Another release from the long list of PostgreSQL extensions that I’m splitting off from the database schemas that make up our rock-solid MQTT hosting platform issss: pg_role_fkey_trigger_functions. That extension name is quite the mouthful. From its readme (again courtesy of pg_readme):

The pg_role_fkey_trigger_functions PostgreSQL extension offers a bunch of trigger functions to help establish and/or maintain referential integrity for columns that reference PostgreSQL ROLE NAMEs.

Many extensions are yet to come, because I’ve found that dependencies in themselves aren’t bad, as long as they are used side by side, and not needlessly stacked on top of each other.

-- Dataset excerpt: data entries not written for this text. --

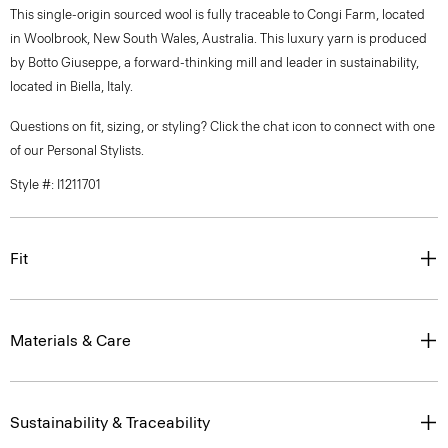
This single-origin sourced wool is fully traceable to Congi Farm, located
in Woolbrook, New South Wales, Australia. This luxury yarn is produced
by Botto Giuseppe, a forward-thinking mill and leader in sustainability,
located in Biella, Italy.
Questions on fit, sizing, or styling? Click the chat icon to connect with one
of our Personal Stylists.
Style #: I1211701
Fit
Materials & Care
Sustainability & Traceability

That they are no longer 100% internal to the migrations belonging to the app doesn’t worry my, because:

  1. I still maintain them myself anyway, and
  2. the migrations can (and will) use specific extension versions, so that, in fact, no control and cohesion is lost, even while some decoupling and modularity is being won.

pg_rowalesce: COALESCE(), but for rows

Another part of my FlashMQ.com spin-off PostgreSQL extension series is pg_rowalesce. From its README.md (generated with pg_readme):

The pg_rowalesce PostgreSQL extensions its defining feature is the rowalesce() function. rowalesce() is like coalesce(), but for rows and other composite types. From its arbitrary number of argument rows, for each field/column, rowalesce() takes the value from the first row for which that particular field/column has a not null value.

pg_mockable: inlineable mocking of PostgreSQL functions, like now(), or then()

pg_mockable is one of the spin-off PostgreSQL extensions that I’ve created for the backend of our high-performance MQTT hosting platform: FlashMQ. It’s basic premise is that you (through one of the helper function that the extension provides) create a mockable wrapper function around a function that you want to mock. That wrapper function will be a one-statement SQL function, so that in many cases it will be inlineable.

Then, when during testing you need to mock (for instance now() and its entire family), you can call the mockable.mock() function, which will replace that wrapper function to return the second argument fed to mockable.mock(), until mock.unmock() is called to restore the original wrapper function.